Parecidos a ellos eran los frailes (canónigos) que en general no se
comían.
Para elaborar comidas y cenas los productos que se compraban, ya que no se producían en la tierra, eran fideos y
arroz. Alrededor de 1970 se empezaron a introducir otros tipos de pasta.
En la comida de mediodía, llamada cocido o pote de forma genérica, se incorporaban los productos
curados procedentes del cerdo, que constituían la ración. Se trataba de huesos
con restos de carne, morcilla, chorizo de callo o sabadiego, costilla, espinazo, llosco, androya, tocino, pata, oreja… Eran el acompañamiento
habitual tanto para la berza como para las legumbres. Cada miembro de la
familia recibía una pequeña (con frecuencia, muy pequeña) ración
de estas carnes. Las cenas de las personas mayores, con cierta frecuencia, eran
las sopas de ajo que se hacían en un cazuelo de barro. Se llenaba
el cazuelo de pan cortado en rebanadas muy
finas y sobre ellas se echaba el
caldo que se elaboraba en pota o cazo aparte, con agua, ajos machacados, pimentón y
sal. Raramente llevaban otros añadidos.
El pan
Casa Forno de Murias de Ponjos. Restaurada en 2019. Foto: Roberto Melcón |
Otro elemento básico en la alimentación era el pan. El pan se
hacía en casa o en un horno colectivo, y el oficio de amasar era todo un arte. En los últimos 50 años,
los omañeses, en general, han comido pan de trigo, no así en la primera mitad
del siglo en que era más habitual el pan de centeno. La harina se ponía en la masera
con agua y sal. Allí se amasaba añadiéndole el hurmiento o furmientu, que era un poco
de masa que se había guardado de un amasado anterior y que servía para activar
la masa del nuevo amasado a modo de levadura. El hurmiento era algo que
se pedía prestado y que iba de casa en casa. El último que amasaba guardaba en
una pequeña cazuela de barro un poco de masa para el que hiciera el siguiente
amasado. Una vez trabajada la masa de este, se dejaba reposar hasta que se
viniera el pan, se hacían las huguazas (hogazas) y se
metía al horno, una vez que se había calentado lo suficiente (se había arrojao o arroisado), con la pala
de madera. Además de las hogazas ordinarias, se hacía una empanada especial, la
pica, rellena con tocino y chorizo, que se comía antes que el resto del
amasado. Con las raspaduras de la masera se elaboraba el bollo rallón, un
pequeño bollo de masa más apelmazada, que hacía las delicias de los niños. En
cada amasado se solían hacer entre diez y quince piezas, que duraban para unas
dos semanas. El día que se amasa se farta la casa. Aquel corrusco de la encetadura de una hogaza nos sabía a gloria bendita, incluso si era un rebojo ya duro.

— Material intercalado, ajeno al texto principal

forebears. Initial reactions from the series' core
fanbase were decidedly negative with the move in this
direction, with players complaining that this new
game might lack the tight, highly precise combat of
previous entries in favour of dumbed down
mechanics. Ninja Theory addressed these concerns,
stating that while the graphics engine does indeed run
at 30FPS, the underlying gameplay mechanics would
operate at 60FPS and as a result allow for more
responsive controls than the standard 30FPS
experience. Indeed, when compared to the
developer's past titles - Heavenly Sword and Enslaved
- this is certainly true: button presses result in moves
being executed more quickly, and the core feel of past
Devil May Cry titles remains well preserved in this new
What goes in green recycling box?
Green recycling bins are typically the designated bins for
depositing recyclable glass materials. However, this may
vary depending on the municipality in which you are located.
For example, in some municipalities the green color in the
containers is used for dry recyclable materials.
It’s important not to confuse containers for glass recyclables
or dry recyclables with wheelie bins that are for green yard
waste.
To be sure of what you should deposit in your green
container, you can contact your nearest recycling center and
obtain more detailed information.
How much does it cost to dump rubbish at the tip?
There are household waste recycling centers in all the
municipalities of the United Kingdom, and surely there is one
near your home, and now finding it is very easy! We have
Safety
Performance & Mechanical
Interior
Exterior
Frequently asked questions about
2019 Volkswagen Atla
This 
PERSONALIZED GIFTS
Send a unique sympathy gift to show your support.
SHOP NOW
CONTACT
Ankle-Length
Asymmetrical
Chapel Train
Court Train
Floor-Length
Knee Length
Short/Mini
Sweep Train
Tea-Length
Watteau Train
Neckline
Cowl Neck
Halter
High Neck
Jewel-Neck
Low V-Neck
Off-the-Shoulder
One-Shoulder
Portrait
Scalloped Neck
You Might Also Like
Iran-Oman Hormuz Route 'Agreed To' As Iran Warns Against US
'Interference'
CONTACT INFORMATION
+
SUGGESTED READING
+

En los pueblos "del alto" (o del Campo) del Ayuntamiento de Soto y Amío se cultivaba el trigo con facilidad. Las personas que contaban con cosecha de trigo tenían que molerlo para poder elaborar el pan. Como no todos los molinos que había en los pueblos omañeses cernían el trigo (solía molerse centeno), a veces había que acudir a otros más lejanos. Desde mi pueblo, Paladín, era necesario acudir al molino de Santa María de Ordás o al de San Martín de la Falamosa. El burro llevaba la quilma con el grano o la harina y el dueño hacía el camino andando, lo que suponía caminatas de muchos kilómetros. El pago al molinero se hacía en forma de maquila. Andando el tiempo se dejó de amasar en casa y se empezó a comprar el pan a los panaderos que lo vendían de forma ambulante por los pueblos. En mi casa se hacía un trueque con Olegario, el panadero de La Grandilla: entregábamos el trigo a cambio de pan ya elaborado.
En esta tierra no se concebía una buena alimentación en la que no estuviera presente el pan. Con harina de trigo o maíz disuelta en leche y cocida unos minutos, se elaboraban también las papas para el desayuno. En algunas ocasiones se tostaba previamente sobre la chapa de la cocina, especialmente si era para alimentar a bebés.
Y cerramos este apartado relambiéndonos de gusto, mientras llegan las nuevas entregas que complementarán la alimentación de los omañeses con los productos procedentes de los animales.